Honda シティ TURBO II (1983~1986)
1970年代初頭に制定されたガス規制の影響で、今まで台頭してきたハイパワー・ハイスピードを重視したスポーツカーは次々と姿を消していってしまった。そしてこの危機を乗り越える為、注目されたのが「ハッチバック」だった。コンパクトかつ経済性が高いハッチバックは、まさにこの時代に望まれていた形のクルマで、世界的に同時進行したスタイルであった。更に、それにスポーツ性を取り入れたスタイルを「ホットハッチ」と呼ぶようになった。エンジンやシャーシがとことん高性能化され、スポーツカーにも負けない実力を持っており、だからと言って日常生活で使用するにも全く申し分がない。これぞ市民のスポーツカーとして、日本のホットハッチ文化は花開いたのであった。
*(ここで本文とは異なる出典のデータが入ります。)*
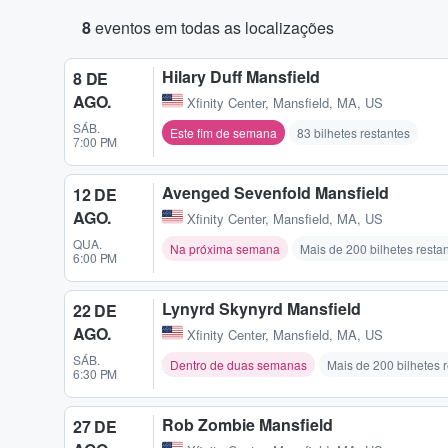
8
eventos em todas as localizações
Hilary Duff Mansfield
8 DE
AGO.
Xfinity Center
,
Mansfield, MA, US
SÁB.
Este fim de semana
83 bilhetes restantes
7:00 PM
Avenged Sevenfold Mansfield
12 DE
AGO.
Xfinity Center
,
Mansfield, MA, US
QUA.
Na próxima semana
Mais de 200 bilhetes resta
6:00 PM
Lynyrd Skynyrd Mansfield
22 DE
AGO.
Xfinity Center
,
Mansfield, MA, US
SÁB.
Dentro de duas semanas
Mais de 200 bilhetes 
6:30 PM
Rob Zombie Mansfield
27 DE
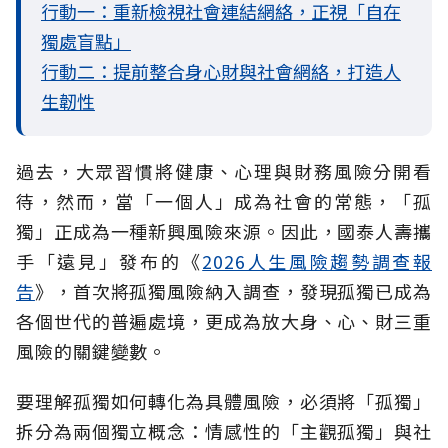
行動一：重新檢視社會連結網絡，正視「自在
獨處盲點」
行動二：提前整合身心財與社會網絡，打造人
生韌性
過去，大眾習慣將健康、心理與財務風險分開看
待，然而，當「一個人」成為社會的常態，「孤
獨」正成為一種新興風險來源。因此，國泰人壽攜
手「遠見」發布的《
2026人生風險趨勢調查報
告
》，首次將孤獨風險納入調查，發現孤獨已成為
各個世代的普遍處境，更成為放大身、心、財三重
風險的關鍵變數。
要理解孤獨如何轉化為具體風險，必須將「孤獨」
拆分為兩個獨立概念：情感性的「主觀孤獨」與社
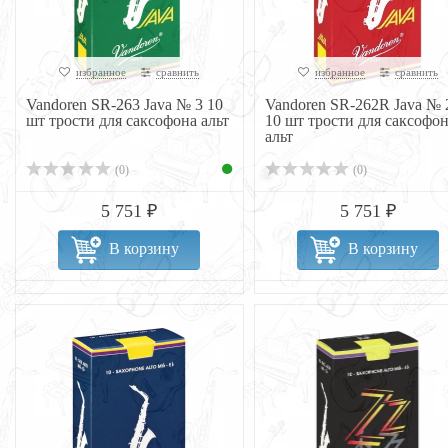
избранное
сравнить
избранное
сравнить
Vandoren SR-263 Java № 3 10
Vandoren SR-262R Java № 
шт трости для саксофона альт
10 шт трости для саксофо
альт
(0)
(0)
5 751 ₽
5 751 ₽
В корзину
В корзину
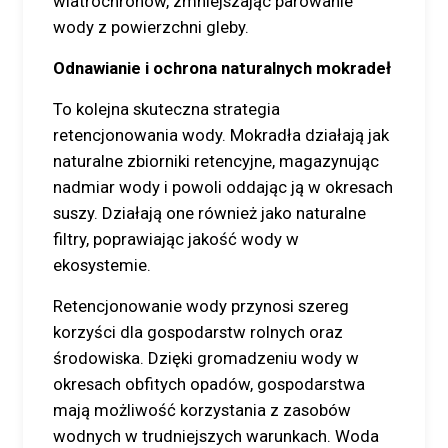
wiatrochronów, zmniejszając parowanie
wody z powierzchni gleby.
Odnawianie i ochrona naturalnych mokradeł
To kolejna skuteczna strategia
retencjonowania wody. Mokradła działają jak
naturalne zbiorniki retencyjne, magazynując
nadmiar wody i powoli oddając ją w okresach
suszy. Działają one również jako naturalne
filtry, poprawiając jakość wody w
ekosystemie.
Retencjonowanie wody przynosi szereg
korzyści dla gospodarstw rolnych oraz
środowiska. Dzięki gromadzeniu wody w
okresach obfitych opadów, gospodarstwa
mają możliwość korzystania z zasobów
wodnych w trudniejszych warunkach. Woda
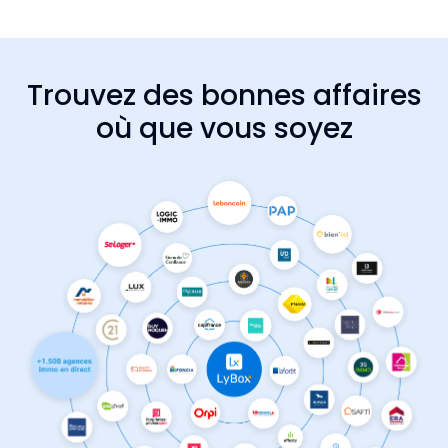
Trouvez des bonnes affaires
où que vous soyez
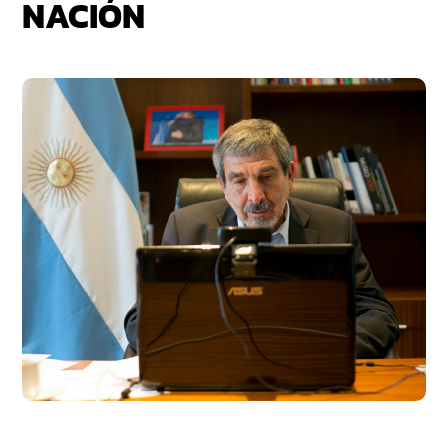
NACIÓN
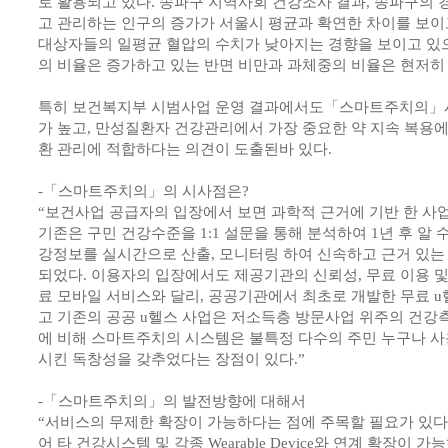
로 활용되고 있다. 송파구 지역사회 건강조사 결과, 송파구의
고 관리하는 인구의 증가가 서울시 평균과 확연한 차이를 보이
대상자들의 일평균 혈압의 수치가 낮아지는 경향을 보이고 있으
의 비율은 증가하고 있는 반면 비만과 과체중의 비율은 현저히 
특히 보건복지부 시범사업 운영 결과에서도「스마트주치의」
가 높고, 만성질환자 건강관리에서 가장 중요한 약 지속 복용에
환 관리에 적합하다는 의견이 도출된바 있다.
-「스마트주치의」의 시사점은?
“보건사업 공급자의 입장에서 보면 과학적 근거에 기반 한 사
기존은 구민 건강수준을 1:1 설문을 통해 분석하여 1년 후 알 
강정보를 실시간으로 산출, 모니터링 하여 신속하고 근거 있
되었다. 이용자의 입장에서도 제공기관의 신뢰성, 무료 이용 및
료 모바일 서비스와 달리, 공공기관에서 최초로 개발한 무료 u
고 기존의 공공 u헬스 사업은 저소득층 방문사업 위주의 건강
에 비해 스마트주치의 시스템은 불특정 다수의 주민 누구나 
시킨 독창성을 갖추었다는 장점이 있다.”
-「스마트주치의」의 발전방향에 대해서
“서비스의 무제한 확장이 가능하다는 점에 주목할 필요가 있다. 즉
어 타 건강시스템 및 각종 Wearable Device와 연계 확장이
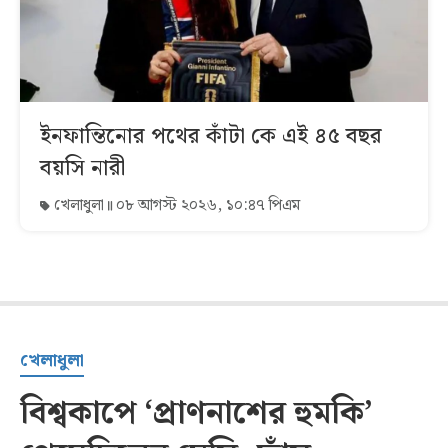
ইনফান্তিনোর পথের কাঁটা কে এই ৪৫ বছর
বয়সি নারী
খেলাধুলা
০৮ আগস্ট ২০২৬, ১০:৪৭ পিএম
খেলাধুলা
বিশ্বকাপে ‘প্রাণনাশের হুমকি’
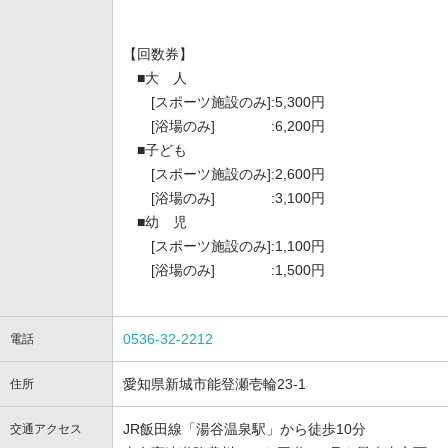
【回数券】
■大 人
[スポーツ施設のみ]:5,300円
[浴場のみ] :6,200円
■子ども
[スポーツ施設のみ]:2,600円
[浴場のみ] :3,100円
■幼 児
[スポーツ施設のみ]:1,100円
[浴場のみ] :1,500円
0536-32-2212
電話
愛知県新城市能登瀬壱輪23-1
住所
JR飯田線「湯谷温泉駅」から徒歩10分
交通アクセス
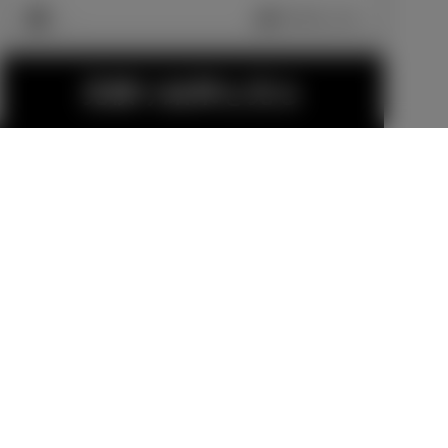
車両画像に反映
エクステリア
見積り結果を見る
225/45R21タ
21インチアル
イヤ＆21×8 1/
ミホイールセ
2Jアルミホイ
ット
メーカーオプショ
販売店オプション
ール（マット
ン
286,000
円
ブラック塗
-6,600
円
装）＆センタ
ーオーナメン
ト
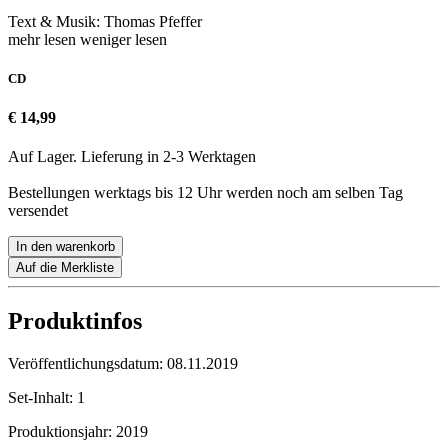
Text & Musik: Thomas Pfeffer
mehr lesen
weniger lesen
CD
€ 14,99
Auf Lager. Lieferung in 2-3 Werktagen
Bestellungen werktags bis 12 Uhr werden noch am selben Tag
versendet
In den warenkorb
Auf die Merkliste
Produktinfos
Veröffentlichungsdatum:
08.11.2019
Set-Inhalt:
1
Produktionsjahr:
2019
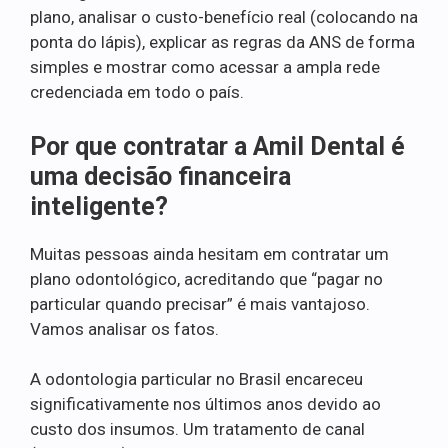
plano, analisar o custo-benefício real (colocando na
ponta do lápis), explicar as regras da ANS de forma
simples e mostrar como acessar a ampla rede
credenciada em todo o país.
Por que contratar a Amil Dental é
uma decisão financeira
inteligente?
Muitas pessoas ainda hesitam em contratar um
plano odontológico, acreditando que “pagar no
particular quando precisar” é mais vantajoso.
Vamos analisar os fatos.
A odontologia particular no Brasil encareceu
significativamente nos últimos anos devido ao
custo dos insumos. Um tratamento de canal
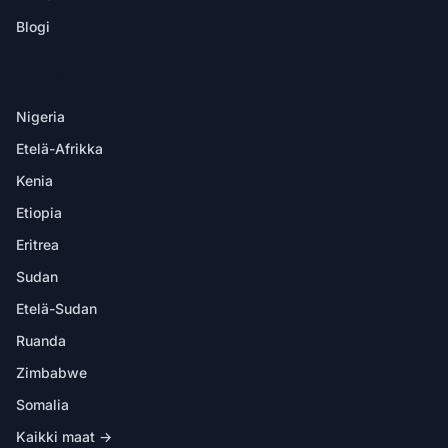
Blogi
KOHTEET
Nigeria
Etelä-Afrikka
Kenia
Etiopia
Eritrea
Sudan
Etelä-Sudan
Ruanda
Zimbabwe
Somalia
Kaikki maat →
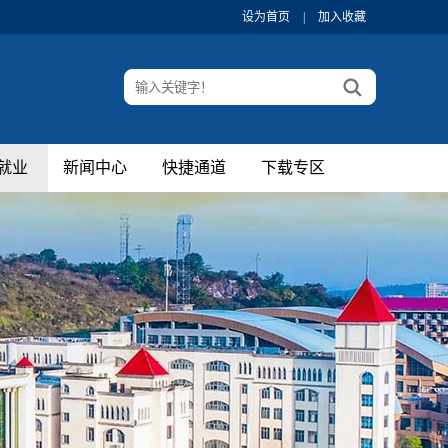
设为首页
|
加入收藏
就业
新闻中心
快捷通道
下载专区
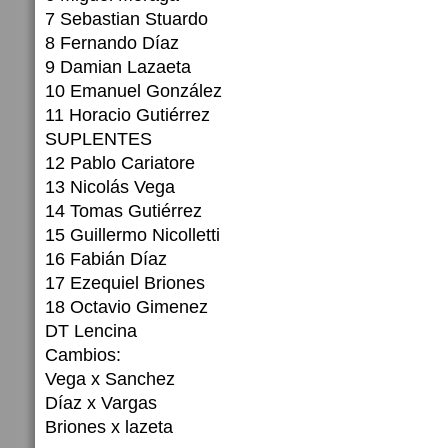
7 Sebastian Stuardo
8 Fernando Díaz
9 Damian Lazaeta
10 Emanuel González
11 Horacio Gutiérrez
SUPLENTES
12 Pablo Cariatore
13 Nicolás Vega
14 Tomas Gutiérrez
15 Guillermo Nicolletti
16 Fabián Díaz
17 Ezequiel Briones
18 Octavio Gimenez
DT Lencina
Cambios:
Vega x Sanchez
Díaz x Vargas
Briones x lazeta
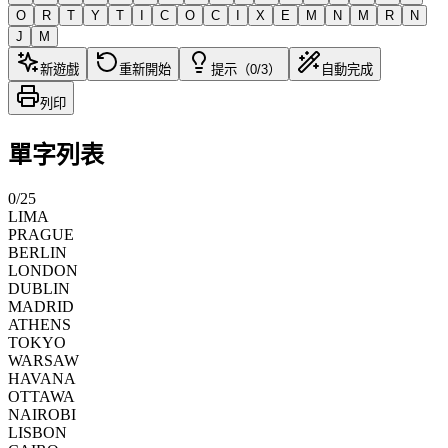
O
R
T
Y
T
I
C
O
C
I
X
E
M
N
M
R
N
J
M
新遊戲
重新開始
提示（0/3）
自動完成
列印
單字列表
0
/
25
LIMA
PRAGUE
BERLIN
LONDON
DUBLIN
MADRID
ATHENS
TOKYO
WARSAW
HAVANA
OTTAWA
NAIROBI
LISBON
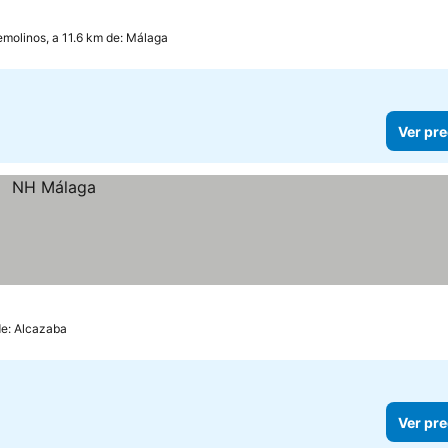
emolinos, a 11.6 km de: Málaga
Ver pre
de: Alcazaba
Ver pre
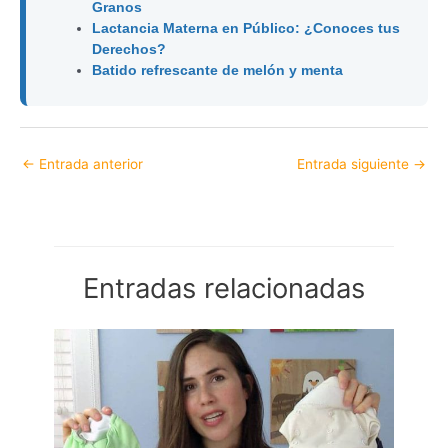
Granos
Lactancia Materna en Público: ¿Conoces tus
Derechos?
Batido refrescante de melón y menta
←
Entrada anterior
Entrada siguiente
→
Entradas relacionadas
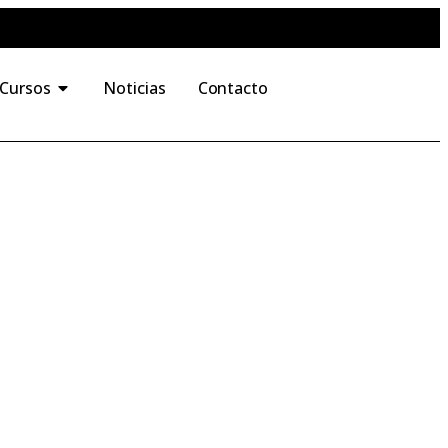
 Cursos
Noticias
Contacto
1981年11月、近年守りに入っていたホンダに物足りなさを感じていたファンを驚かせる新車種が登場した。それがホンダ「シティ」である。シティの特徴である「トールボーイ」と呼ばれるスタイル、全高が1470mmと飛び抜けて高く設定されている。このおかげで全長・全幅が小さめに設定されているにも関わらず、窮屈さをあまり感じることがなかった。エンジンは「COMBAX(コンバックス)」と名付けられた軽量でコンパクトな設計のER型4気筒OHCで、ホンダが開発したクリーンエアエンジン「CVCC」も盛り込まれている。最大出力は67PS/5,500rpmと、小型ながらも充分なパワーを発揮した。開発陣の平均年齢が27歳という本当の「若者目線」で作られた新感覚のタウンカーは、たちまちに若者を虜にしていった。
翌年9月には、エンジンにターボチャージャーが装備された「シティTURBO」が登場。ターボには石川島播磨重工(IHI)製の小型タービンを組み合わせ、最高出力が100PS/5,500rpmと大幅にレベルアップ。待ち望まれたターボの登場で更に人気は過熱した。勢いを失わないまま、翌年83年10月には「ブルドッグ」という愛称を持った「シティTURBO II 」が登場。ダイナミック・フェンダーと名が付いた大きなブリスターフェンダーや大型化されたボンネットのパワーバルジ、タイヤもサイズアップされた。その堂々とした迫力のスタイリングはまさに「ブルドッグ」の名にふさわしい面構えになっている。そしてターボIIの最大の特徴、インタークーラー。過給により熱せられた空気をインタークーラーに通すことで冷却し、空気密度を高めシリンダーへの充填効率を向上させている。これにより、無鉛ガソリン車では世界最高の過給圧0.85kg/cm2を記録し、最高出力は110PS/5,500rpmへとパワーアップ。更に、F-1にも搭載されているホンダ独自の「PGM-FI」を採用。走行中の様々な状態を把握し、その情報をもとに最適の空燃比になる燃料量を瞬時に計算。そしてこれを正確かつ最も効率良く、最良のタイミングでエンジンに噴射。高感度なレスポンスと低燃費を実現した。また、エンジン回転数が3,000rpm以下の時にアクセルを全開にすると10秒間だけ過給圧が10%アップする「スクランブルブースト」と呼ばれる機能も装備されていた。圧倒的なパワーを手に入れたターボII はワンメイクレースも開催され、毎回熱い戦いを繰り広げレースファンの人気も集めた。
84年に登場したオープン仕様の「カブリオレ」も国産オープンカーの中ではトップクラスの販売数を記録。CR-Xと共にホンダの80年代前半におけるイメージリーダーを担ったシティは、ホンダを語る上では欠かせない1台となった。